ABOUT THIS EXERCISE: Would you output the entries below only from the line containing "[textbox] (333, 342)" through the line containing "[link] (623, 44)", exactly as they stand and with both ends included?

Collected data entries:
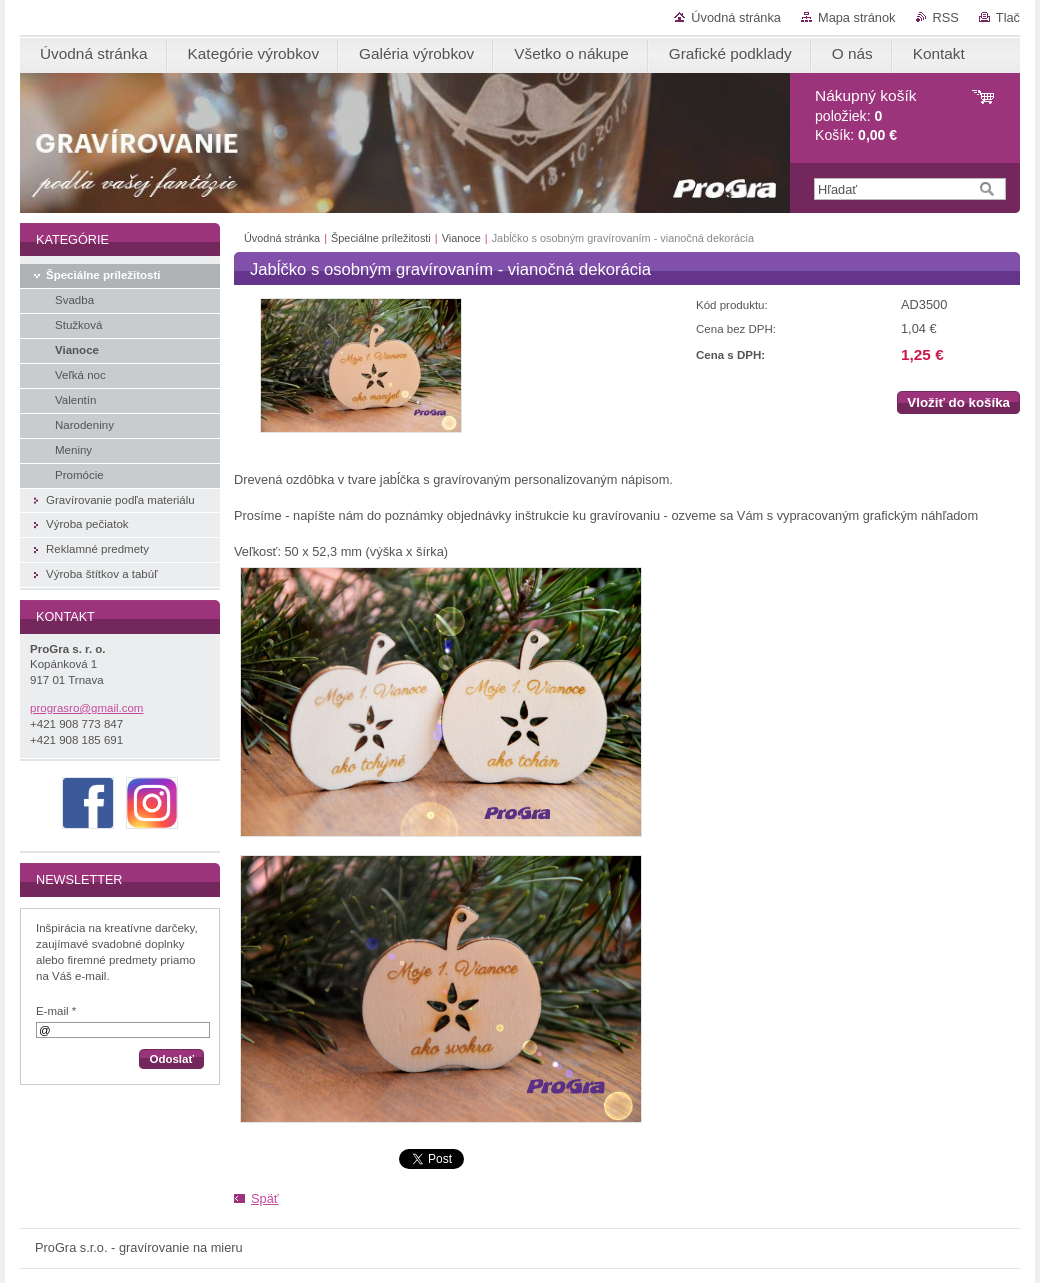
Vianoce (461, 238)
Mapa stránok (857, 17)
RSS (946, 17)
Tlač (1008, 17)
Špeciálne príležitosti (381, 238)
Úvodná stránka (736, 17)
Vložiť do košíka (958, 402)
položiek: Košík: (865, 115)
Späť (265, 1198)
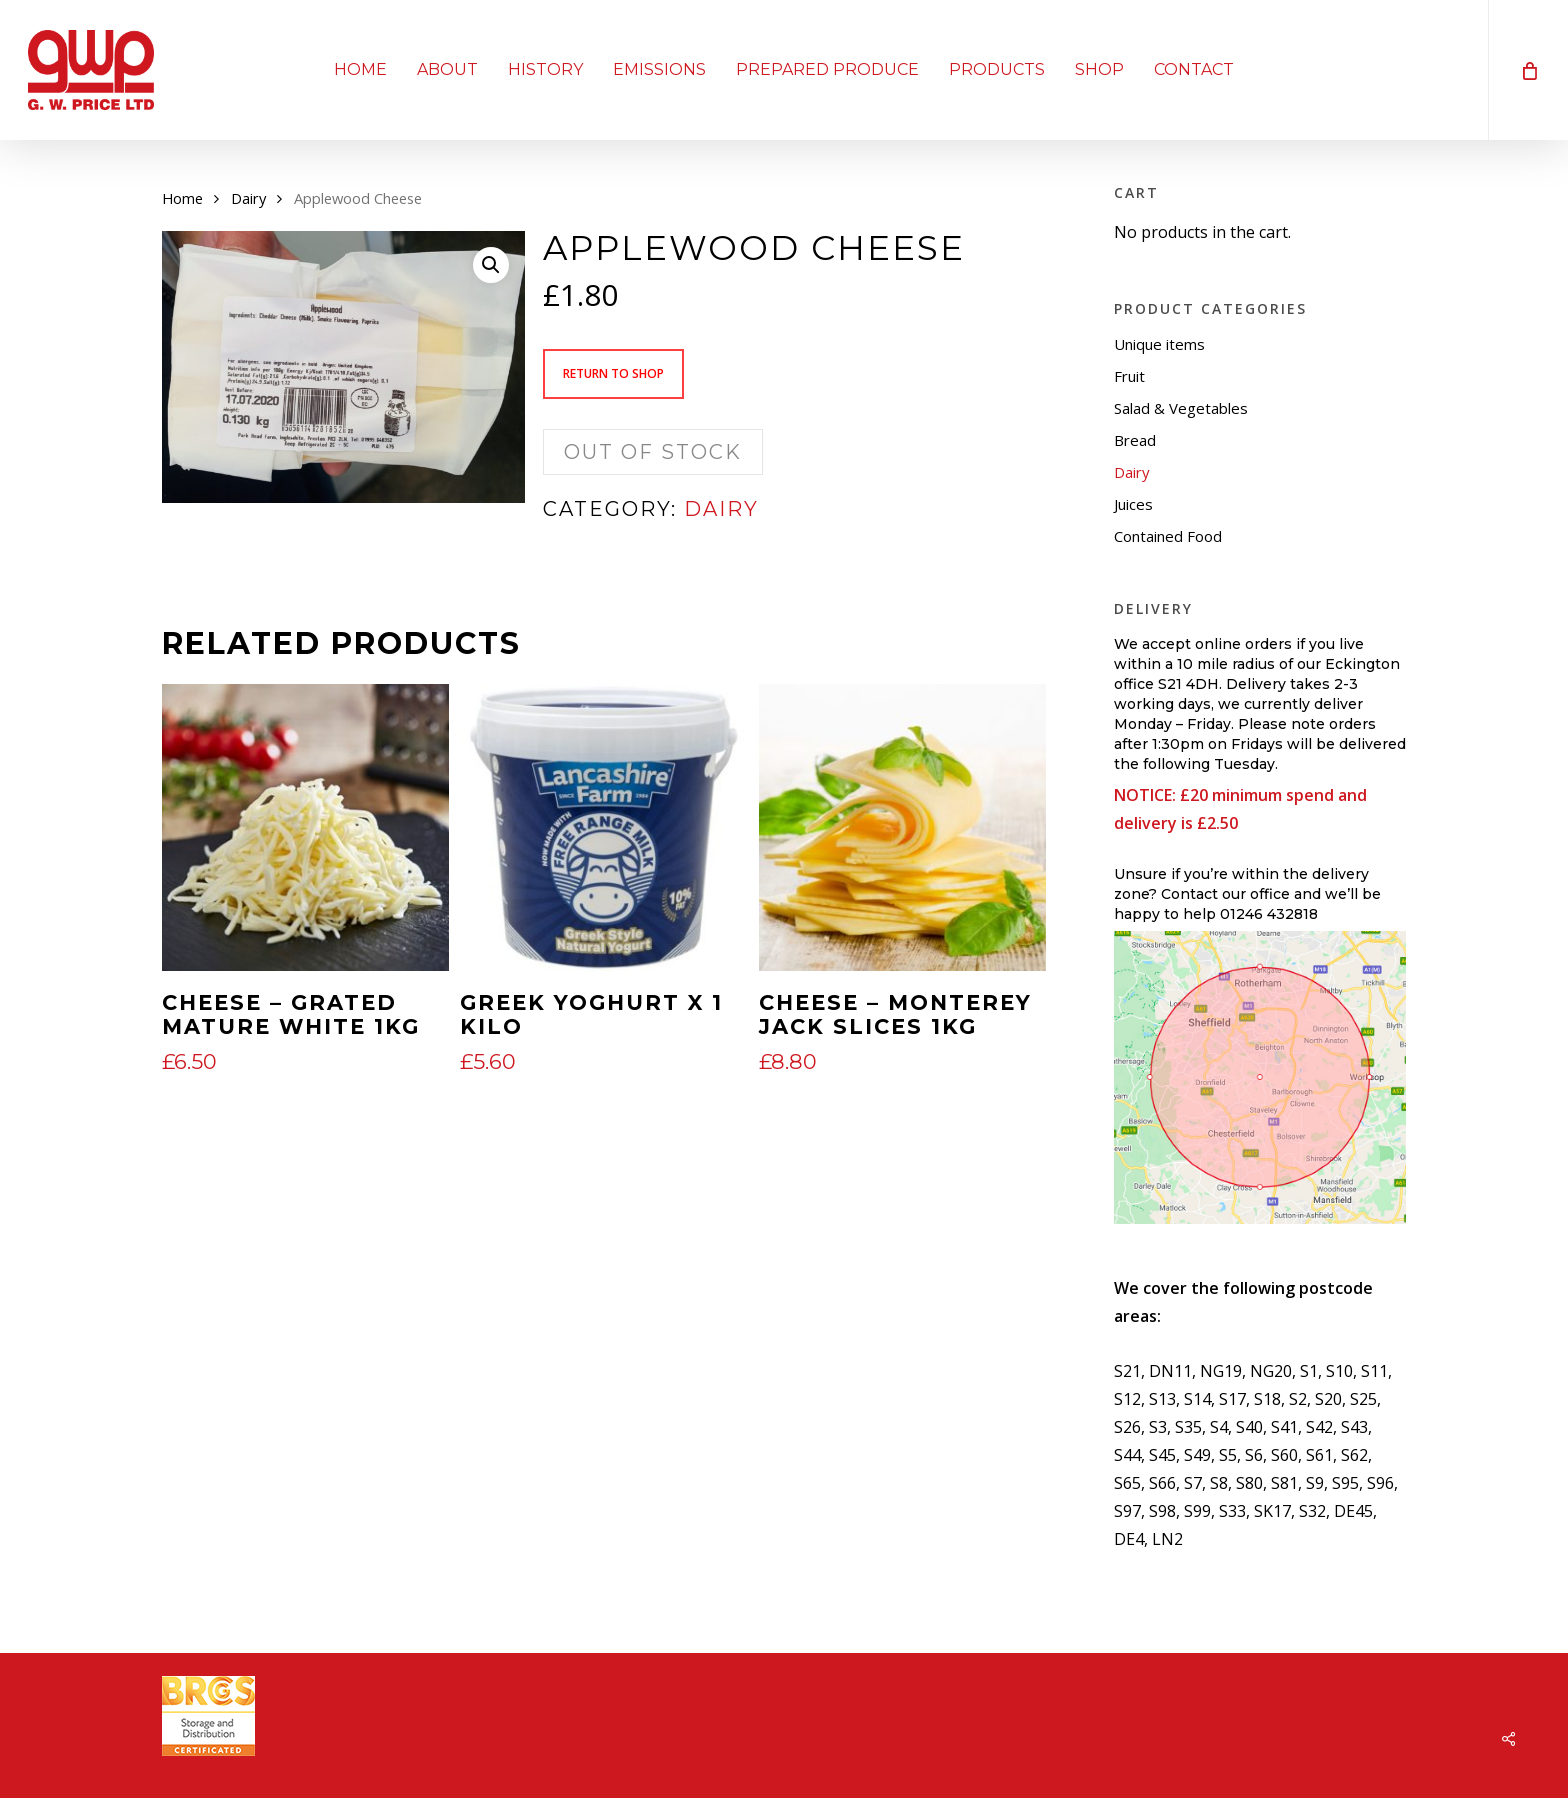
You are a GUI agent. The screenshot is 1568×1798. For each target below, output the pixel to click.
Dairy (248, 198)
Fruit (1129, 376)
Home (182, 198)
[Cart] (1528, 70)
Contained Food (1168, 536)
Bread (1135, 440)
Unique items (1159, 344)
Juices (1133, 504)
...
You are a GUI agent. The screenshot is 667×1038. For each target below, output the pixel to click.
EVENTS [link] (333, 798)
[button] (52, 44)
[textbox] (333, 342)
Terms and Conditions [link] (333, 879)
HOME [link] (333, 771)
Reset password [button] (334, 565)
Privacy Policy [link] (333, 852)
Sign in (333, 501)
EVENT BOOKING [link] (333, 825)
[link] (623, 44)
==
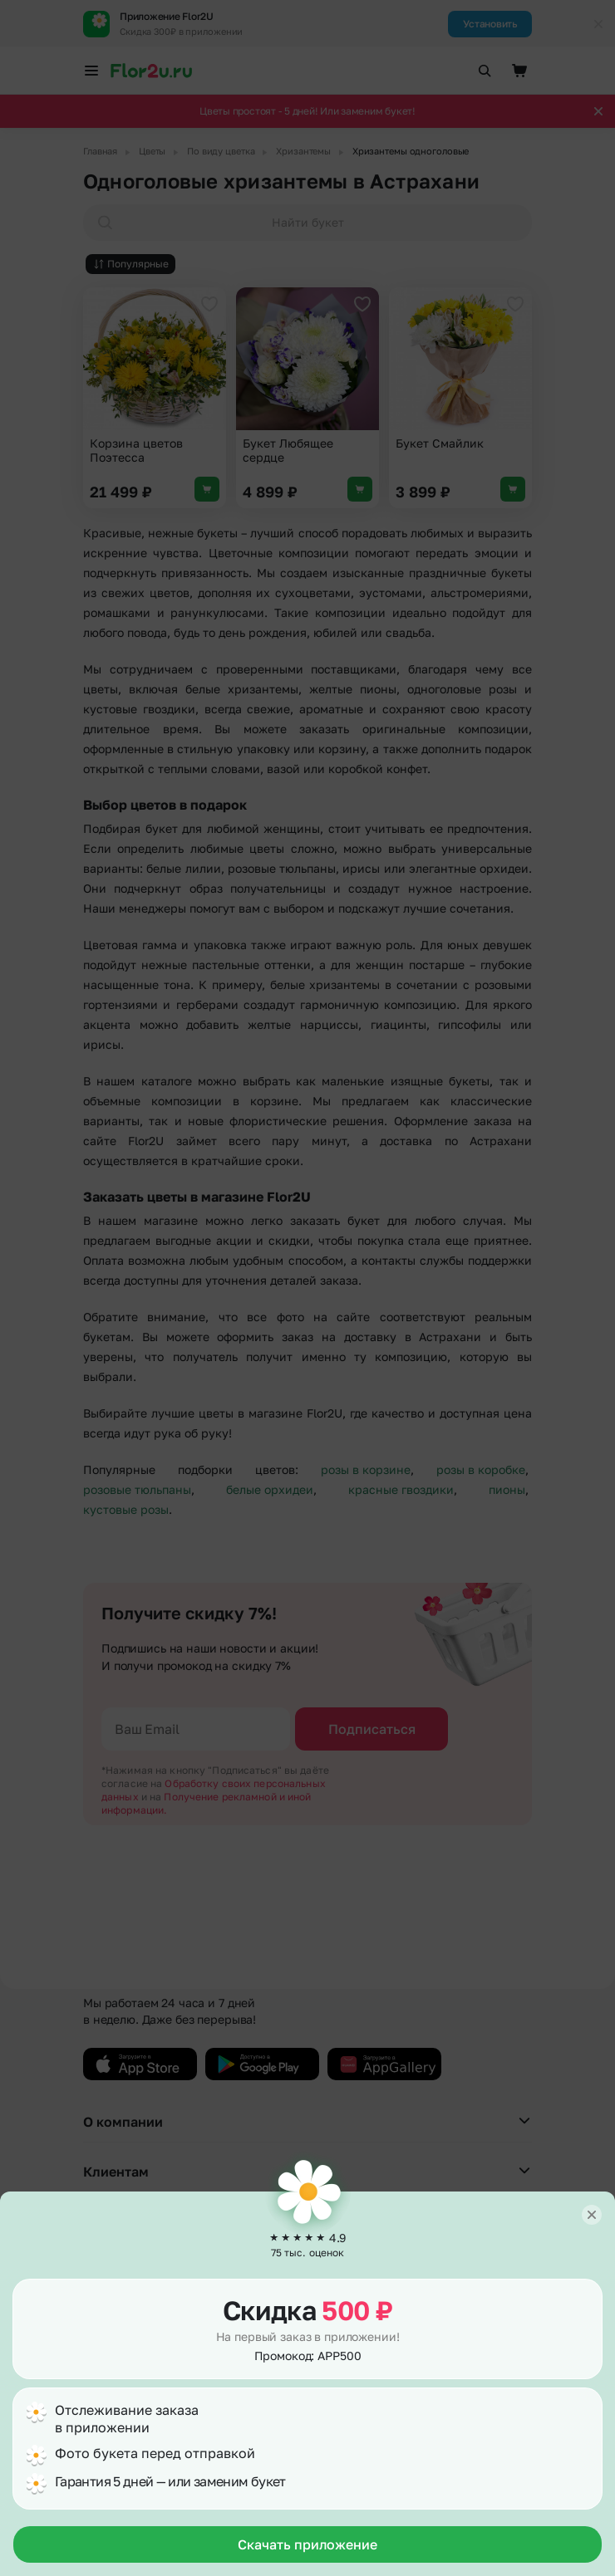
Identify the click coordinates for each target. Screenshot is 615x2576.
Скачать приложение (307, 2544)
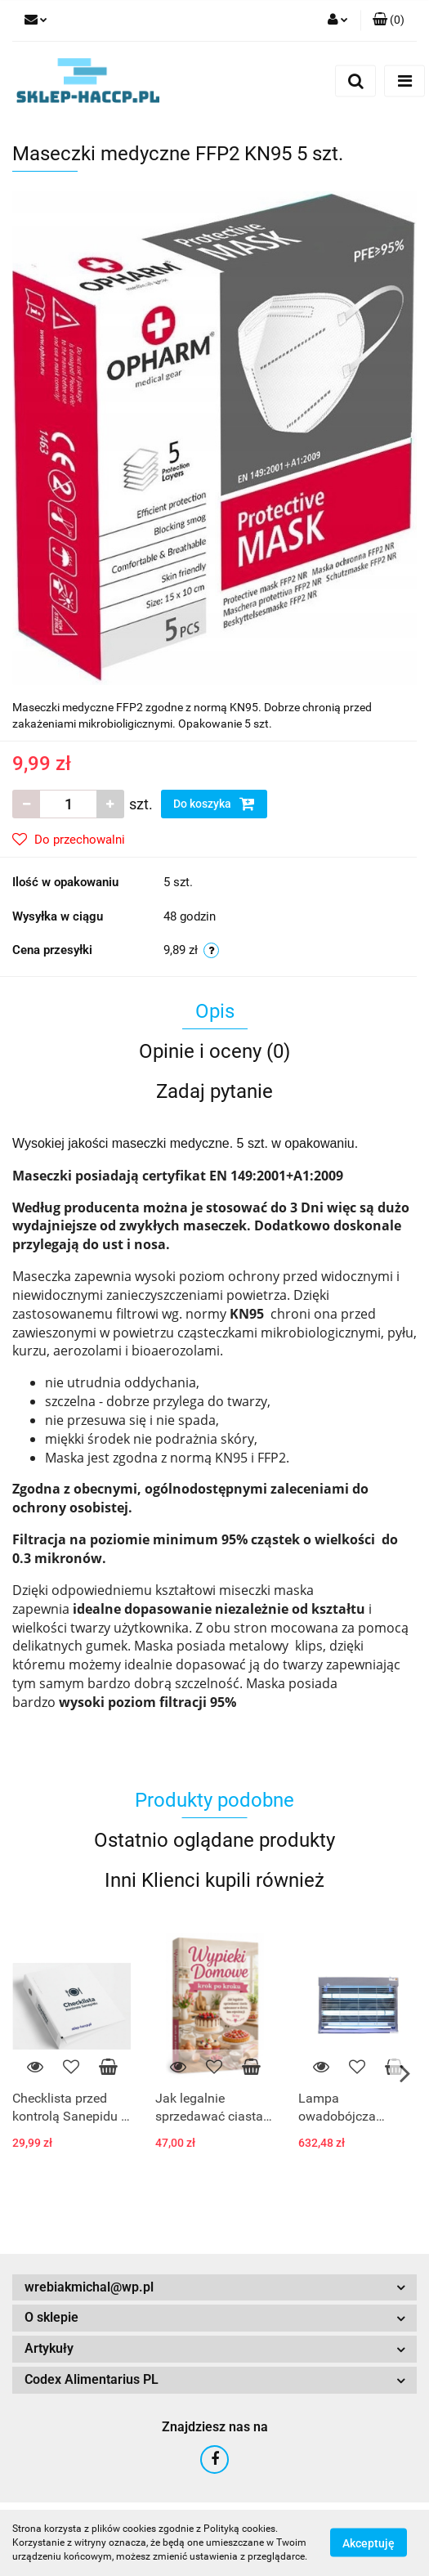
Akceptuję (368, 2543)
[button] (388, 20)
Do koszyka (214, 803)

OUTPUT BELOW:
[textbox] (333, 342)
Terms and Conditions [link] (333, 879)
HOME [link] (333, 771)
Reset password [button] (334, 565)
Privacy Policy [link] (333, 852)
Sign in (333, 501)
EVENT BOOKING [link] (333, 825)
[link] (623, 44)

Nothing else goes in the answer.